In the summer of 2012—around the time that the Islamic State’s inchoate plans for a caliphate merited a mere footnote in a U.S. congressional report on the year-old Syrian conflict—Robert Satloff argued that a civil war was taking shape in Syria, and that its terrible consequences would extend far beyond Syrians; Americans, too, would soon be acquainted with the horror.
Among the plausible scenarios, he reasoned in the New Republic, were a revived Kurdish insurgency in Turkey and thousands of jihadists “descending on Syria to fight the apostate Alawite regime, transforming this large Eastern Mediterranean country into the global nexus of violent Islamist terrorists.”
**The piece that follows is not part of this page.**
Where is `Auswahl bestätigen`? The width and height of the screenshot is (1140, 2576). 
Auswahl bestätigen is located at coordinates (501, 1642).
“None of this is fantasy,” Satloff, the executive director of the Washington Institute for Near East Policy, assured his readers.
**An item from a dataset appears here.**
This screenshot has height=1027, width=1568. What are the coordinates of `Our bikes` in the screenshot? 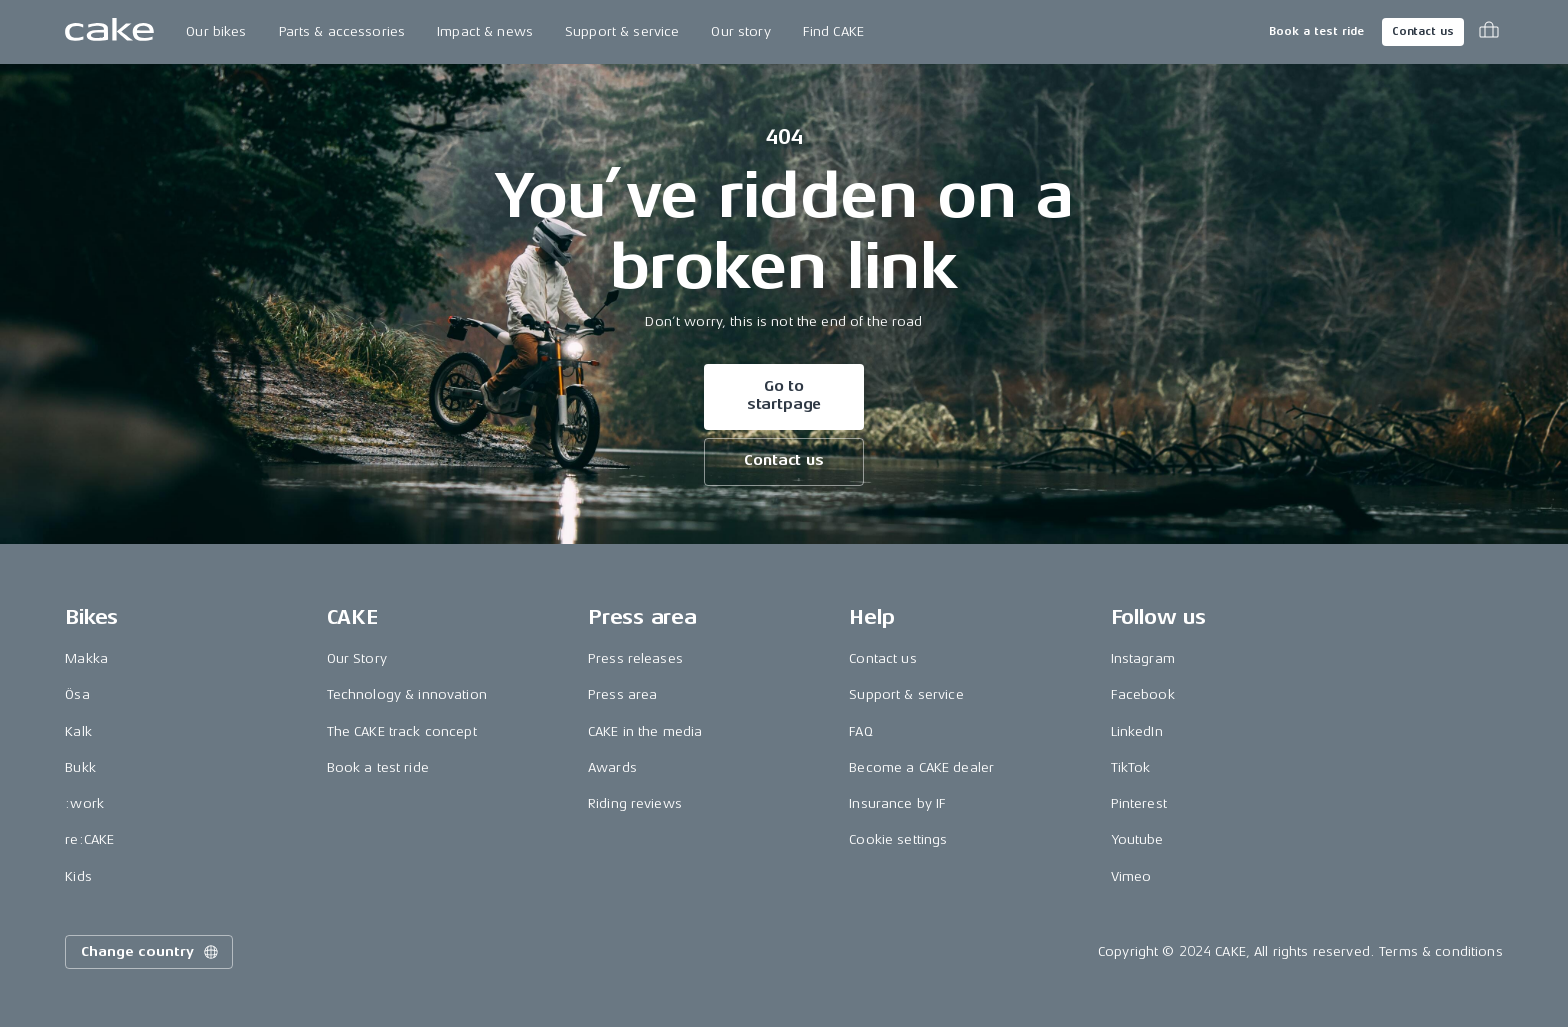 It's located at (216, 31).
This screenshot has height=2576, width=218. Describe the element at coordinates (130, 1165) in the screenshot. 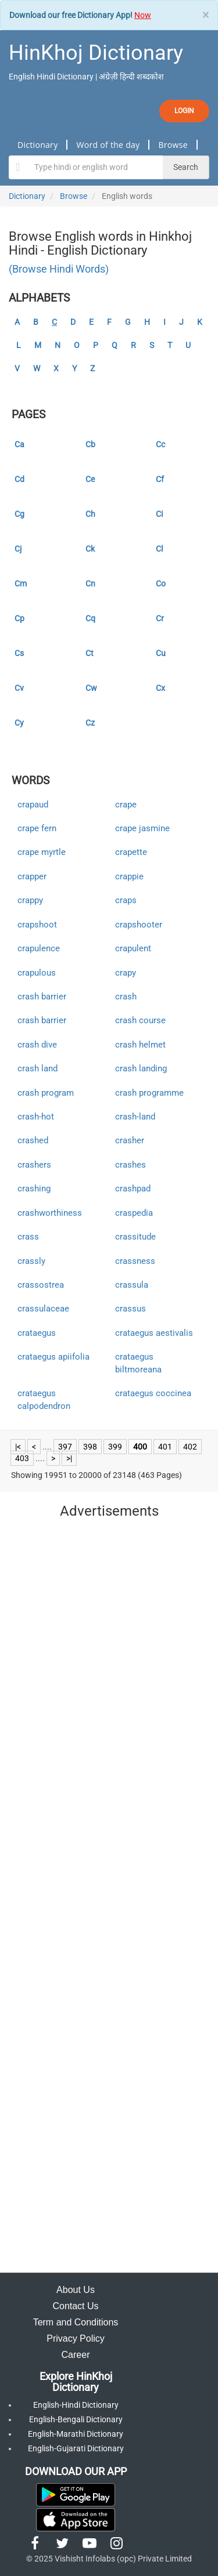 I see `crashes` at that location.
Today, they need no convincing. In the three years since Satloff issued his warning, the Syrian Civil War has steadily metastasized as a perceived threat to U.S. national security, nurturing ISIS, bludgeoning Iraq, and radiating refugees in the Middle East and Europe.
WNU editor: Not an optimistic view for 2016
1 comment:
With the removal of planes from Turkey and Russia's deployment of it's SAMs to Syria, it's a fair guess that the US and Russia have come to some type of agreement. My impression is that Erdogan has been isolated and Russia is trying to (as per the above article) neutralize the Sunnis in northwest Iraq and eastern Syria.
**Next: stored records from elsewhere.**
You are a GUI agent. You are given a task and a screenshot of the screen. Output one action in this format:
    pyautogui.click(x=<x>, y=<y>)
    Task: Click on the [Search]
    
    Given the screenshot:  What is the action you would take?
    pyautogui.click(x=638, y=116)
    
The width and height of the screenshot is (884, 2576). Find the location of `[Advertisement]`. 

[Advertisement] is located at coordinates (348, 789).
Putin recently made the remark that Russia had no problem with the Turkish people, but no leadership lasts forever. If I was Erdogan I would take note. In essence the US has ceded the field to Russia and is confining itself to commentary from the sidelines ie the UN etc. Recent movements of Iranian forces and their auxiliaries from Syria to the Iraqi arena coupled with political events in Iraq point to a division of theater with Russia and Iran.
ISIS may now face a coordinated campaigns from the east by Irani/shia forces and the west and north by a Russo/Peshmerga coalition. ISIS of course has a vote in this and intelligence has indicated they make a big push against the Iranis/Shias in the near future.